Par un mémoire en défense enregistré le 14 mars 2025, le ministre d’Etat, ministre de l’intérieur conclut au rejet de la requête.
Il fait valoir que les moyens soulevés par M. B ne sont pas fondés et doit être regardé comme sollicitant une substitution de motifs, la décision attaquée pouvant également être fondée sur l’insuffisance des ressources du demandeur pour couvrir ses frais de toute nature durant son séjour en France.

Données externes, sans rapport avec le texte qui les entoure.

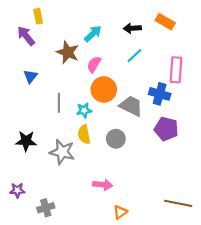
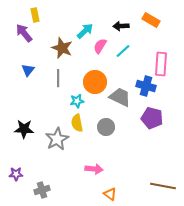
pink semicircle: (94, 64) -> (100, 46), moved
gray line: (59, 103) -> (58, 78), moved
gray star: (62, 152) -> (57, 139), turned 30
orange triangle: (120, 212) -> (110, 194), turned -48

Vu les autres pièces du dossier.
Vu :
— la directive UE 2016/801 du Parlement européen et du Conseil du 11 mai 2016 ;
— le code de l’entrée et du séjour des étrangers et du droit d’asile ;
— le code des relations entre le public et l’administration ;
— l’arrêté du 4 décembre 2009 relatif aux modalités de fonctionnement de la commission de recours contre les décisions de refus de visa d’entrée en France ;
— l’instruction interministérielle relative aux demandes de visas de long séjour pour études dans le cadre de la directive UE 2016/801 du 4 juillet 2019 ;
— le code de justice administrative.
La présidente de la formation de jugement a dispensé le rapporteur public, sur sa proposition, de prononcer des conclusions à l’audience.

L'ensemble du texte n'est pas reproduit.